→ Task requirements
Reproduce every entry exactly, without alteration.

→ Information provided
_ _ _ _ _
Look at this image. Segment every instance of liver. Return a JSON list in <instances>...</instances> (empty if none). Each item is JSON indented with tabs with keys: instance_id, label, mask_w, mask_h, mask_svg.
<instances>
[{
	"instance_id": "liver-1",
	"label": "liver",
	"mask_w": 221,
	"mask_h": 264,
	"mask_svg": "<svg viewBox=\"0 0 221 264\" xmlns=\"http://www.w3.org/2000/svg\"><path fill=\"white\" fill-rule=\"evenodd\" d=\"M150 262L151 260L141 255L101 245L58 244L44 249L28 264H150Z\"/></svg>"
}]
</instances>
_ _ _ _ _
→ Task output
Look at this image. Segment every instance of liver. Return a JSON list in <instances>...</instances> (empty if none). Each item is JSON indented with tabs with keys: instance_id, label, mask_w, mask_h, mask_svg.
<instances>
[{
	"instance_id": "liver-1",
	"label": "liver",
	"mask_w": 221,
	"mask_h": 264,
	"mask_svg": "<svg viewBox=\"0 0 221 264\" xmlns=\"http://www.w3.org/2000/svg\"><path fill=\"white\" fill-rule=\"evenodd\" d=\"M150 262L151 260L141 255L101 245L58 244L44 249L28 264H150Z\"/></svg>"
}]
</instances>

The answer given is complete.